The challenge of choosing the best solution
O2 is a fibre and mobile operator with a value proposition focused on offering its customers excellent service at a very competitive price. The company, part of Telefónica España, has been operating since its launch in 2018 with the philosophy of being an invisible part of its customers’ lives, thanks to its commitment to providing the best fibre and mobile networks in the Spanish market, never bothering its customers with commercial calls and offering an ethical and straightforward service. At Paradigma, we are fortunate to work hand in hand with them to host the infrastructure for their online sales and contract channel solutions.
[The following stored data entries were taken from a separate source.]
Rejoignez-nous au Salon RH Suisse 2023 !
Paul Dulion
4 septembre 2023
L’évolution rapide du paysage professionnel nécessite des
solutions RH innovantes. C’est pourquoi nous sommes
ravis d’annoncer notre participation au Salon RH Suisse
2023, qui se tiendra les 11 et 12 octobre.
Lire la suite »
As a digital operator, O2 was challenged to make it easy for customers to order products online and to provide a highly available solution that could handle customer order intake campaigns during peak periods. To achieve this, O2 turned to Paradigma Digital to help them design a cloud solution tailored to their needs and to guide them through the deployment of a robust, reliable and elastic architecture in AWS.
Building the pillars
The main challenge we faced was to design a reliable, highly available infrastructure that would be able to cope elastically with peaks in contracting and optimise resource consumption when it fell. For this reason, it was decided to deploy the infrastructure on AWS, following the principles and using some of the services referenced in the AWS Well-Architected Framework.
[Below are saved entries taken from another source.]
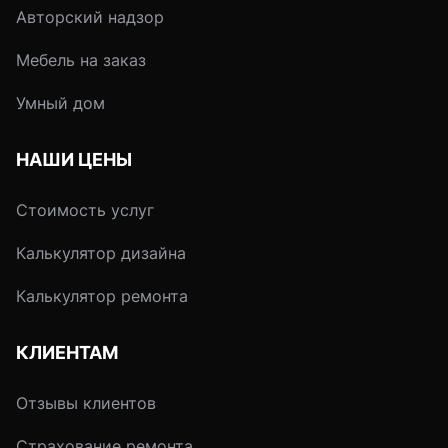
Авторский надзор
Мебель на заказ
Умный дом
НАШИ ЦЕНЫ
Стоимость услуг
Калькулятор дизайна
Калькулятор ремонта
КЛИЕНТАМ
Отзывы клиентов
Страхование ремонта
Paradigma and O2 analysed the needs to be met by the infrastructure and agreed on the technology stack on which to deploy the solution, focusing on operational excellence and automating the deployment of the solution components.
Aligned with the pillars of the AWS Well-Architected Framework, a solution was proposed that included:
- Deployment of infrastructure as code.
- Integration of the code with version control tools.
- Integration of solution deployment with continuous integration and deployment tools.
- Infrastructure monitoring and business metrics.
- Deployment of solution security tools.
- Solution scalability and high availability.
A quality solution
The solution was designed with three different, logically separated environments. There are two pre-production environments where new functionality is developed, tested and deployed. Before any functionality is deployed into production, an exhaustive battery of tests and code quality analysis is performed to ensure that all new functionality meets security and quality standards.
Once the component to be promoted to production has been analysed, the new functionality is deployed to production in an agile and efficient manner.
Infrastructure implementation details
O2 has built the infrastructure for its platform on AWS. This solution was chosen because of the principles of high availability and scalability offered by cloud infrastructures. This type of model provides multiple scalable services, making maintenance and availability a major advantage at this point.
The infrastructure has three logically separate environments per network, separating the production environment from the non-production environment.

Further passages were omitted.